The first and most important thing to remember is that the difference between the rank tiers is currently very small. Consequently, every point gained/lost corresponds to an abnormally large change in the rank. What this means is the impact of every decision feels hugely inflated. If your low-owned player got a hat trick, you will be propelled up the rank table like a rocket. But, it is also means that you are one difficult Gameweek away from falling down a black hole.

According to Live Insight, the average FPL points total of someone ranked in the top 1m is 260.8, compared to 277.6 for a manager in the Top 100k. A difference of just 16.8 points. Between the Top 1k and Top 100k rank tiers, the difference is 25.1 points. This means there are just 41 points separating those in the 1m rank tier (generally considered to be a poor finish), from those in the illustrious and most celebrated rank tier of all.

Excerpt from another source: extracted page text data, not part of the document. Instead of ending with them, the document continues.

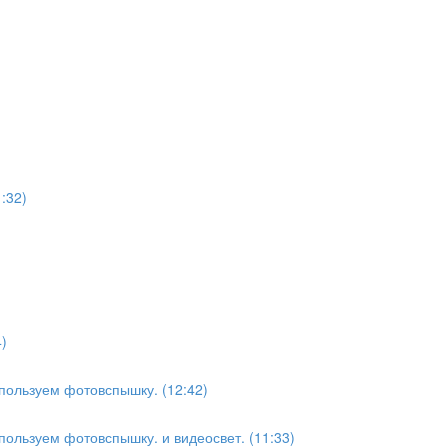
:32)
)
спользуем фотовспышку. (12:42)
пользуем фотовспышку. и видеосвет. (11:33)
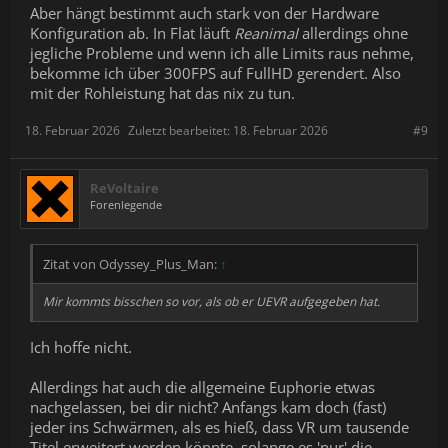
Aber hängt bestimmt auch stark von der Hardware
Konfiguration ab. In Flat läuft
Reanimal
allerdings ohne
jegliche Probleme und wenn ich alle Limits raus nehme,
bekomme ich über 300FPS auf FullHD gerendert. Also
mit der Rohleistung hat das nix zu tun.
18. Februar 2026
Zuletzt bearbeitet:
18. Februar 2026
#9
ReVoltaire
Forenlegende
Zitat von Odyssey_Plus_Man:
↑
Mir kommts bisschen so vor, als ob er UEVR aufgegeben hat.
Ich hoffe nicht.
Allerdings hat auch die allgemeine Euphorie etwas
nachgelassen, bei dir nicht? Anfangs kam doch (fast)
jeder ins Schwärmen, als es hieß, dass VR um tausende
Titel erweitert werden könnte, solange es 'nur' die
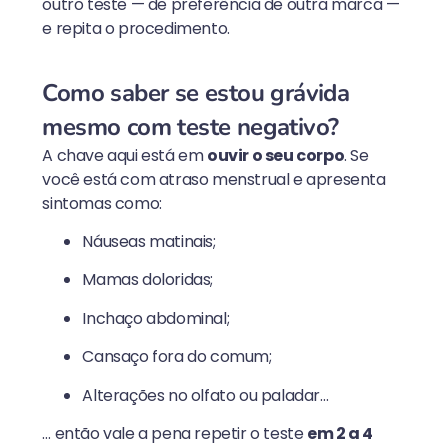
outro teste — de preferência de outra marca —
e repita o procedimento.
Como saber se estou grávida
mesmo com teste negativo?
A chave aqui está em
ouvir o seu corpo
. Se
você está com atraso menstrual e apresenta
sintomas como:
Náuseas matinais;
Mamas doloridas;
Inchaço abdominal;
Cansaço fora do comum;
Alterações no olfato ou paladar…
… então vale a pena repetir o teste
em 2 a 4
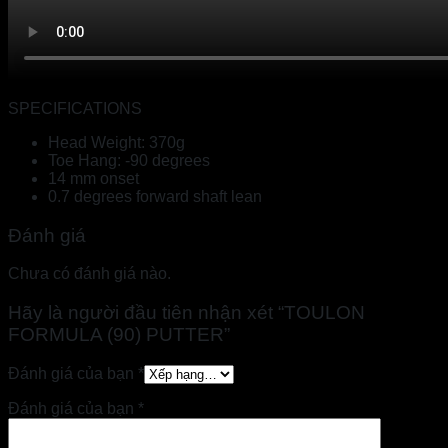
SPECIFICATIONS
Head Weight: 370g
Toe Hang: -90 degrees
14 mm onset
0.7 degrees forward shaft lean
Đánh giá
Chưa có đánh giá nào.
Hãy là người đầu tiên nhận xét “TOULON
FORMULA (90) PUTTER”
Đánh giá của bạn
*
Đánh giá của bạn
*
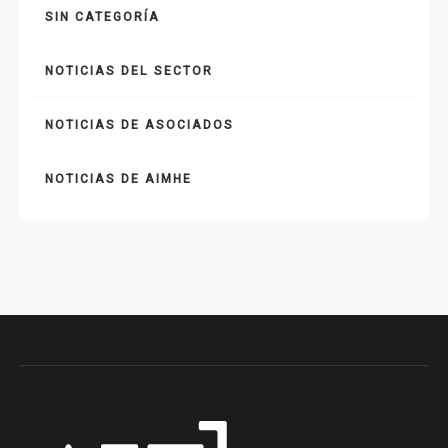
SIN CATEGORÍA
NOTICIAS DEL SECTOR
NOTICIAS DE ASOCIADOS
NOTICIAS DE AIMHE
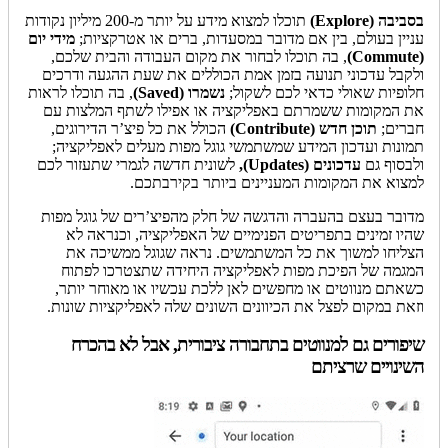
בסביבה (Explore)
תוכלו למצוא מידע על יותר מ-200 מיליון נקודות
עניין בעולם, בין אם מדובר במסעדות, ברים או אטרקציות;
מידי יום
(Commute)
, בה תוכלו לבחור את מקום העבודה והבית שלכם,
ולקבל עדכוני תנועה בזמן אמת הכוללים את שעת ההגעה ודרכים
חלופיות שאולי כדאי לכם לשקול;
נשמרו (Saved)
, בה תוכלו לראות
את המקומות ששמרתם באפליקציה או אפילו לשתף המלצות עם
חברים;
תוכן חדש (Contribute)
הכולל את כל פיצ’ר הדירוגים,
תמונות ועדכון המידע שמשתמשי גוגל מפות מעלים לאפליקציה;
ולבסוף גם
עדכונים (Updates),
לשונית חדשה לגמרי שתעזור לכם
למצוא את המקומות המעניינים ביותר בקירבתכם.
מדובר בעצם בהעברה והדגשה של חלק מהפיצ’רים של גוגל מפות
שהיו זמינים בתפריטים הפנימיים של האפליקציה, וכנראה לא
הצליחו למשוך את כל המשתמשים. נראה שגוגל ממשיכה את
המגמה של הפיכת מפות לאפליקציה היחידה שתצטרכו לפתוח
כשאתם מנווטים או מחפשים לאן ללכת עכשיו או מאוחר יותר,
וזאת במקום לפצל את הכיוונים השונים שלה לאפליקציות שונות.
שיפורים גם למנווטים בתחבורה ציבורית, אבל לא בהכרח
השינויים שרציתם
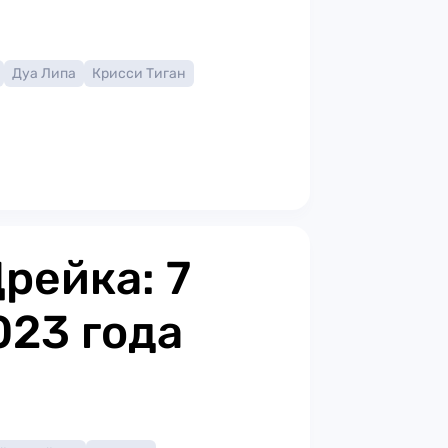
Дуа Липа
Крисси Тиган
рейка: 7
023 года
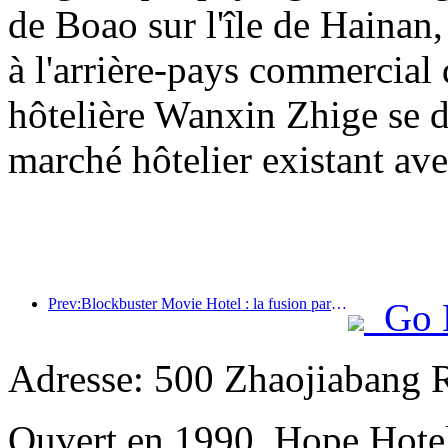
de Boao sur l'île de Hainan,
à l'arrière-pays commercial 
hôtelière Wanxin Zhige se d
marché hôtelier existant ave
Prev:Blockbuster Movie Hotel : la fusion parfaite entre affaires et cinéma
Go 
Adresse: 500 Zhaojiabang 
Ouvert en 1990, Hope Hote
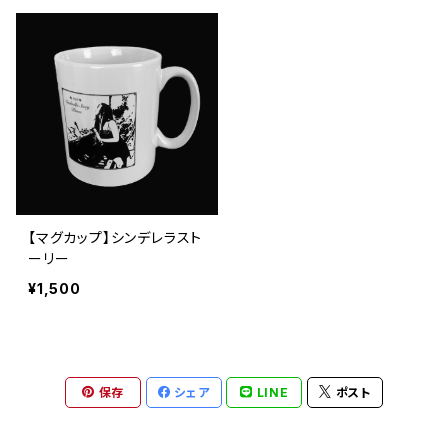
【マグカップ】シンデレラスト
ーリー
¥1,500
保存
シェア
LINE
ポスト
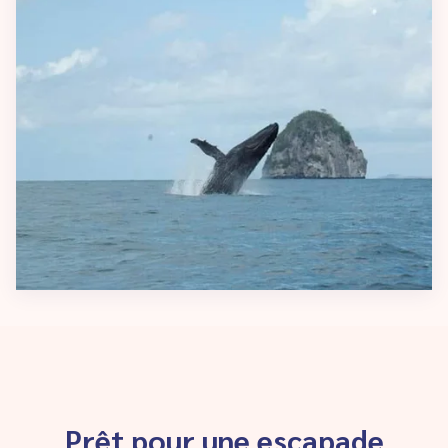
Prêt pour une escapade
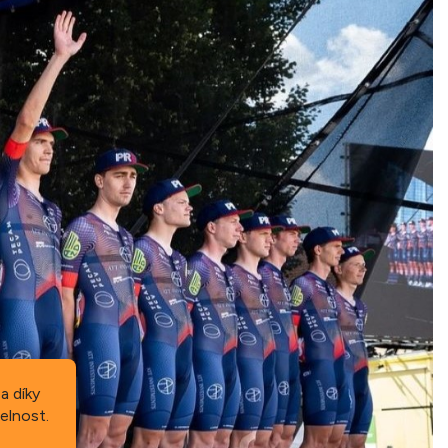
a díky
elnost.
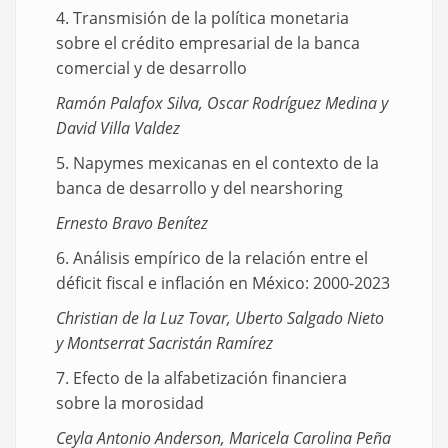
4. Transmisión de la política monetaria
sobre el crédito empresarial de la banca
comercial y de desarrollo
Ramón Palafox Silva, Oscar Rodríguez Medina y
David Villa Valdez
5. Napymes mexicanas en el contexto de la
banca de desarrollo y del nearshoring
Ernesto Bravo Benítez
6. Análisis empírico de la relación entre el
déficit fiscal e inflación en México: 2000-2023
Christian de la Luz Tovar, Uberto Salgado Nieto
y Montserrat Sacristán Ramírez
7. Efecto de la alfabetización financiera
sobre la morosidad
Ceyla Antonio Anderson, Maricela Carolina Peña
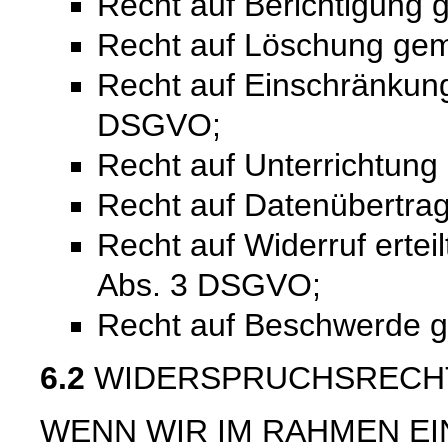
Recht auf Berichtigung
Recht auf Löschung ge
Recht auf Einschränkung
DSGVO;
Recht auf Unterrichtun
Recht auf Datenübertra
Recht auf Widerruf ertei
Abs. 3 DSGVO;
Recht auf Beschwerde 
6.2
WIDERSPRUCHSRECH
WENN WIR IM RAHMEN E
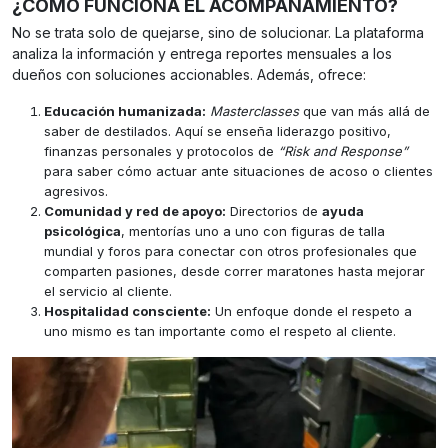
¿CÓMO FUNCIONA EL ACOMPAÑAMIENTO?
No se trata solo de quejarse, sino de solucionar. La plataforma
analiza la información y entrega reportes mensuales a los
dueños con soluciones accionables. Además, ofrece:
Educación humanizada:
Masterclasses
que van más allá de
saber de destilados. Aquí se enseña liderazgo positivo,
finanzas personales y protocolos de
“Risk and Response”
para saber cómo actuar ante situaciones de acoso o clientes
agresivos.
Comunidad y red de apoyo:
Directorios de
ayuda
psicológica
, mentorías uno a uno con figuras de talla
mundial y foros para conectar con otros profesionales que
comparten pasiones, desde correr maratones hasta mejorar
el servicio al cliente.
Hospitalidad consciente:
Un enfoque donde el respeto a
uno mismo es tan importante como el respeto al cliente.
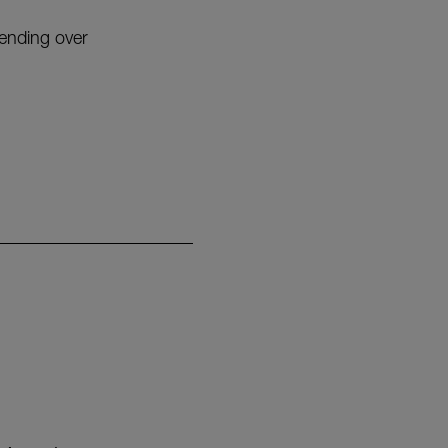
zending over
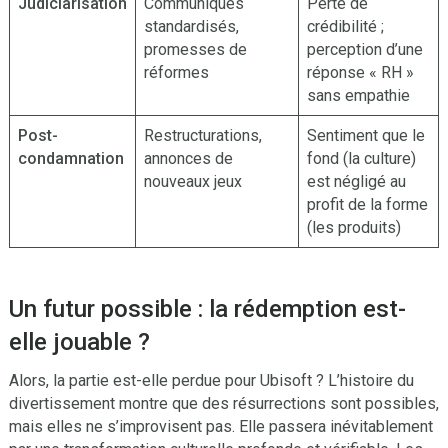
Judiciarisation
Communiqués
Perte de
standardisés,
crédibilité ;
promesses de
perception d’une
réformes
réponse « RH »
sans empathie
Post-
Restructurations,
Sentiment que le
condamnation
annonces de
fond (la culture)
nouveaux jeux
est négligé au
profit de la forme
(les produits)
Un futur possible : la rédemption est-
elle jouable ?
Alors, la partie est-elle perdue pour Ubisoft ? L’histoire du
divertissement montre que des résurrections sont possibles,
mais elles ne s’improvisent pas. Elle passera inévitablement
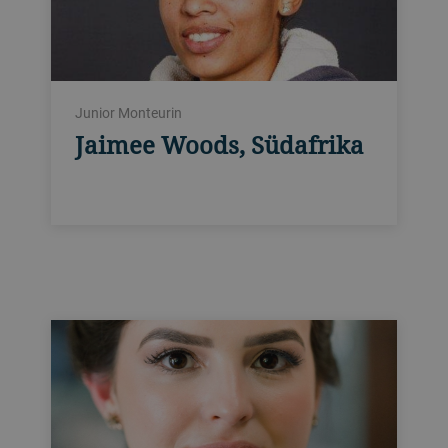
Junior Monteurin
Jaimee Woods, Südafrika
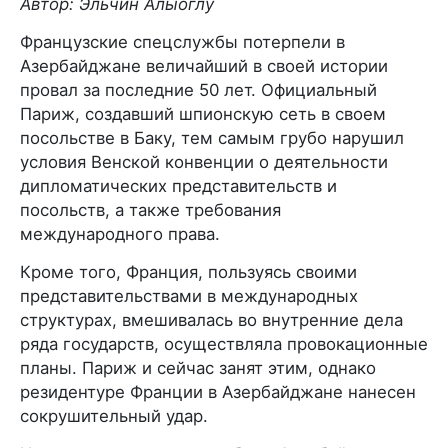
Автор: Эльчин Алыоглу
Французские спецслужбы потерпели в
Азербайджане величайший в своей истории
провал за последние 50 лет. Официальный
Париж, создавший шпионскую сеть в своем
посольстве в Баку, тем самым грубо нарушил
условия Венской конвенции о деятельности
дипломатических представительств и
посольств, а также требования
международного права.
Кроме того, Франция, пользуясь своими
представительствами в международных
структурах, вмешивалась во внутренние дела
ряда государств, осуществляла провокационные
планы. Париж и сейчас занят этим, однако
резидентуре Франции в Азербайджане нанесен
сокрушительный удар.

As the season progresses, the gap between rank tiers widens, and it becomes progressively harder to make up lost ground but, in Gameweek 4, you are just a single hat-trick away from where you want to be. Likewise, those whose positions we envy are equally close to a major rank drop.

It’s still super early. There are 34 Gameweeks - including multiple blanks and doubles to come - to claw back points. A general ambition of being in and around the top 100k overall rank mark by Christmas remains my target [in order to be] on track for a top 5k finish, and is far more reflective than looking at ranks now. Everyone is super bunched when it comes to ranks and a 10-point swing could mean an increase or decrease in overall rank by (circa) 1 million places! - Matt Corbidge (6 x Top 10k finishes)

#2. Forget the past; how does your squad look now?

Another useful tip is to ensure you look forwards not backwards. Just ask the 526,000 managers who brought in Aston Villa’s Matty Cash (£4.6m) after his 17-point haul against Burnley, only for him to actually cost his new owners a point after a horror show at Anfield in Gameweek 4.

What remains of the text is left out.